ASSIGNMENT
Print the complete listing so that it matches the original exactly.

RECORDED INFORMATION
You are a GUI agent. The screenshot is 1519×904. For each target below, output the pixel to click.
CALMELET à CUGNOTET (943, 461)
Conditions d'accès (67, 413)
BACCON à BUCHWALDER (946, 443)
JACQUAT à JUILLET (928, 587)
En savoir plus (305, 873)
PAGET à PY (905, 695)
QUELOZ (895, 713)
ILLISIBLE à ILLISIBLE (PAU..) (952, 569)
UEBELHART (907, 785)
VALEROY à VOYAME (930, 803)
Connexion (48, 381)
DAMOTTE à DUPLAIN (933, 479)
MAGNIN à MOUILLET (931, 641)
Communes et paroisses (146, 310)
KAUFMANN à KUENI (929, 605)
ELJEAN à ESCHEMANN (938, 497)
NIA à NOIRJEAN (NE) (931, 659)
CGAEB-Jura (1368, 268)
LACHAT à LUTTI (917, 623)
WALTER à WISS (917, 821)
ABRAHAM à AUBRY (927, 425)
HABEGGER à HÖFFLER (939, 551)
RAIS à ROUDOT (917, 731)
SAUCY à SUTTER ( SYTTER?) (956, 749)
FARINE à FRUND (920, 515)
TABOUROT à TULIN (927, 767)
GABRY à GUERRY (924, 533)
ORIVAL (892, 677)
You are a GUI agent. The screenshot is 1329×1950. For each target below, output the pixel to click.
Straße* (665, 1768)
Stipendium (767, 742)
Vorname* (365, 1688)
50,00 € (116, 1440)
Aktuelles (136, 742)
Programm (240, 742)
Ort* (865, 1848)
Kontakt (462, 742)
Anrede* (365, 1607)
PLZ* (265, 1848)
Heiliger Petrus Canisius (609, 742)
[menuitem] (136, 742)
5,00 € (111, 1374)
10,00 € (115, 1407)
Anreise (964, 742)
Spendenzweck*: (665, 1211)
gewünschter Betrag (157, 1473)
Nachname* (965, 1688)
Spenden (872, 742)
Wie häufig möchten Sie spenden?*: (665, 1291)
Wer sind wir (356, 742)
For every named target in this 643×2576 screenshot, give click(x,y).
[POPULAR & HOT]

SOLUTION BELOW
You are a GUI agent. The screenshot is 1519×904. For each target below, output the pixel to click.
CALMELET à CUGNOTET (943, 461)
Conditions d'accès (67, 413)
BACCON à BUCHWALDER (946, 443)
JACQUAT à JUILLET (928, 587)
En savoir plus (305, 873)
PAGET à PY (905, 695)
QUELOZ (895, 713)
ILLISIBLE à ILLISIBLE (PAU..) (952, 569)
UEBELHART (907, 785)
VALEROY à VOYAME (930, 803)
Connexion (48, 381)
DAMOTTE à DUPLAIN (933, 479)
MAGNIN à MOUILLET (931, 641)
Communes et paroisses (146, 310)
KAUFMANN à KUENI (929, 605)
ELJEAN à ESCHEMANN (938, 497)
NIA à NOIRJEAN (NE) (931, 659)
CGAEB-Jura (1368, 268)
LACHAT à LUTTI (917, 623)
WALTER à WISS (917, 821)
ABRAHAM à AUBRY (927, 425)
HABEGGER à HÖFFLER (939, 551)
RAIS à ROUDOT (917, 731)
SAUCY à SUTTER ( SYTTER?) (956, 749)
FARINE à FRUND (920, 515)
TABOUROT à TULIN (927, 767)
GABRY à GUERRY (924, 533)
ORIVAL (892, 677)
You are a GUI agent. The screenshot is 1329×1950. For each target below, output the pixel to click.
Straße* (665, 1768)
Stipendium (767, 742)
Vorname* (365, 1688)
50,00 € (116, 1440)
Aktuelles (136, 742)
Programm (240, 742)
Ort* (865, 1848)
Kontakt (462, 742)
Anrede* (365, 1607)
PLZ* (265, 1848)
Heiliger Petrus Canisius (609, 742)
[menuitem] (136, 742)
5,00 € (111, 1374)
10,00 € (115, 1407)
Anreise (964, 742)
Spendenzweck*: (665, 1211)
gewünschter Betrag (157, 1473)
Nachname* (965, 1688)
Spenden (872, 742)
Wie häufig möchten Sie spenden?*: (665, 1291)
Wer sind wir (356, 742)
For every named target in this 643×2576 screenshot, give click(x,y).
[POPULAR & HOT]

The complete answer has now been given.